Identify Differentially Expressed Gene Groups and Pathways
This tool can be used to investigate candidate differentially expressed genes for a common functional role. For example if you would like to compare different cancer patients to check whether e.g. the same pathways are affected in different individuals, you can use this tool.
For this, you need a GO association file, which includes gene names and associated Gene Ontology terms. A GO association file with the top-level GO terms annotated (GO slim) is provided with the CLC Genomics Workbench and can be downloaded using the Data Management () function found in the top right corner of the Workbench (see Download and configure reference data).
To run the analysis go to the toolbox:
Legacy tools | Identify Differentially Expressed Gene Groups and Pathways ()
When you run the Identify Differentially Expressed Gene Groups and Pathways analysis, you first have to select the expression comparison track () you wish to annotate with the GO term enrichment analysis. Expression comparison tracks can be created e.g. by the create fold change track tool (see Create fold change track).
After clicking Next, you have to specify the annotation association file, a gene track, and finally which ontology (cellular component, biological process or molecular function) you would like to test for (see figure 33.6).
Figure 33.6:
Select gene track, GO annotation table, and ontology.

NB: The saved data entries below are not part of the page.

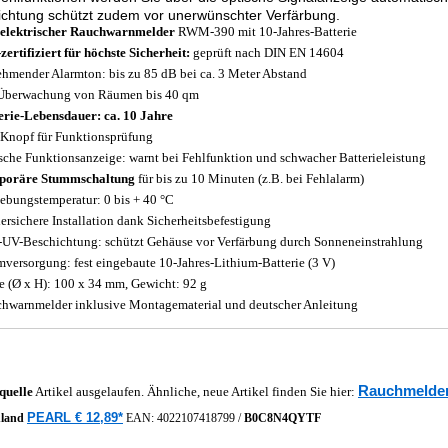
chtung schützt zudem vor unerwünschter Verfärbung.
elektrischer Rauchwarnmelder
RWM-390 mit 10-Jahres-Batterie
zertifiziert für höchste Sicherheit:
geprüft nach DIN EN 14604
hmender Alarmton: bis zu 85 dB bei ca. 3 Meter Abstand
Überwachung von Räumen bis 40 qm
erie-Lebensdauer: ca. 10 Jahre
-Knopf für Funktionsprüfung
sche Funktionsanzeige: warnt bei Fehlfunktion und schwacher Batterieleistung
poräre Stummschaltung
für bis zu 10 Minuten (z.B. bei Fehlalarm)
bungstemperatur: 0 bis + 40 °C
ersichere Installation dank Sicherheitsbefestigung
-UV-Beschichtung: schützt Gehäuse vor Verfärbung durch Sonneneinstrahlung
mversorgung: fest eingebaute 10-Jahres-Lithium-Batterie (3 V)
 (Ø x H): 100 x 34 mm, Gewicht: 92 g
hwarnmelder inklusive Montagematerial und deutscher Anleitung
Rauchmelder 
quelle
Artikel ausgelaufen. Ähnliche, neue Artikel finden Sie hier:
PEARL € 12,89*
hland
EAN:
4022107418799
/
B0C8N4QYTF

Next, the Workbench tries to match gene names from the expression comparison track with the gene names in the GO association file. Please be aware that the same gene name definition should be used in both files.
Based on this, the Workbench finds GO terms that are over-represented in the list. A hypergeometric test is used to identify over-represented GO terms by testing whether some of the GO terms are over-represented in a given gene set, compared to a randomly selected set of genes.
The result is a table with GO terms and the calculated p-value for the differentially expressed genes, and a new expression comparison track with annotated GO terms and the corresponding p-value (see figure 33.7). The p-value is the probability of obtaining a test statistic at least as extreme as the one that was actually observed, or in other words how significant (trustworthy) a result is. In case of a small p-value the probability of achieving the same result by chance with the same test statistic is very small.
Figure 33.7: The results of the analysis.
Note that when testing for the significance of a particular GO term, we take into account that GO has a hierarchical structure. See Tool output and GAF file comparison for a detailed description on how to interpret potential discrepancies in the number of genes in your results and the original GAF file.